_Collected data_
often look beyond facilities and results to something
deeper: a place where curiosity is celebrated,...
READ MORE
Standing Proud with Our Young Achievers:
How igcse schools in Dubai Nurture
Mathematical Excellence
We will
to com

...

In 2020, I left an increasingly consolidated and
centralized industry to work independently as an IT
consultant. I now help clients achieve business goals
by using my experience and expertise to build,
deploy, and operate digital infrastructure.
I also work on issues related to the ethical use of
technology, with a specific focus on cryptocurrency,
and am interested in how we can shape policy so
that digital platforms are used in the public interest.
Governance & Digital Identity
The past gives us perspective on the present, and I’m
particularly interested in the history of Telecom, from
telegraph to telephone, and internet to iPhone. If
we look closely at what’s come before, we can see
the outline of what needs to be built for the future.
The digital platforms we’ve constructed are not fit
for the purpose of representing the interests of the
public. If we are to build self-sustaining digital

_ASSIGNED TASK_
Repeat exactly the lines above from the one with "consultant. I now" up to and including the one with "public. If we". No other line belongs in the reply.

_WORKED SOLUTION_
consultant. I now help clients achieve business goals
by using my experience and expertise to build,
deploy, and operate digital infrastructure.
I also work on issues related to the ethical use of
technology, with a specific focus on cryptocurrency,
and am interested in how we can shape policy so
that digital platforms are used in the public interest.
Governance & Digital Identity
The past gives us perspective on the present, and I’m
particularly interested in the history of Telecom, from
telegraph to telephone, and internet to iPhone. If
we look closely at what’s come before, we can see
the outline of what needs to be built for the future.
The digital platforms we’ve constructed are not fit
for the purpose of representing the interests of the
public. If we are to build self-sustaining digital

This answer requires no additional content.